Thursday, October 24, 2013

Improve Your Speech & Diction

A mumbling speaker won't be given much credit by his listeners.


If you want to be taken seriously in the business world, you must be able to speak with clarity and confidence. Many people get through school without putting enough time in improving their public speaking skills. As a result, when they have to speak to coworkers, pitch products or make presentations, they lack the skills that make truly effective business people stand out. Fortunately, becoming a better public speaker is not hard; it just requires regular practice of a few key techniques.


Instructions


1. Slow down when speaking and practicing your diction exercises. Go too fast and you risk mumbling and muddling the parts of the words that need to be clearly defined. Take your time and concentrate on clarity, and eventually you will be able to speak clearly and quickly.


2. Work on pronouncing the hard consonants in words with clarity. You don't need to punch them; just make sure they are precise and that they don't blend into other words. Practice saying the following lines from Gilbert and Sullivan's "The Mikado" to work on consonants: "To sit in solemn silence in a dull, dark dock, in a pestilential prison with a lifelong lock, awaiting the sensation of a short, sharp shock, from a cheap and chippy chopper on a big, black block."

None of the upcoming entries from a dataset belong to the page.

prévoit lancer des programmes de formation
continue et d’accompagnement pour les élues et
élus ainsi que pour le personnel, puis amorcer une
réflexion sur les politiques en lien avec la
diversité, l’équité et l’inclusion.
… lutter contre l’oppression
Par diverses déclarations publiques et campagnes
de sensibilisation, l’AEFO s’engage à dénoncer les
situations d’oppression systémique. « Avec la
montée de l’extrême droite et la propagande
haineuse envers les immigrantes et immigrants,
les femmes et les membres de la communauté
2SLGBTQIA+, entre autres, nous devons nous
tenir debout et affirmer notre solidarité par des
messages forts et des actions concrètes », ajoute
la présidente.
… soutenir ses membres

3. Practice the following exercise to help get your mouth mobile. Exaggerate the movements to try and get your mouth working extra hard in order to build the muscles. Say, "The tip of the tongue, the teeth, the teeth, the lip, the lips" and repeat the phrase over and over. Try to build up speed, but never at the expense of clarity.


4. Practice repetitive diction exercises. Take a short phrase and repeat it over and over without letting the clarity waver through each repetition. Try the classic example of "red leather, yellow leather." Other good ones include "unique New York" and "lemon liniment."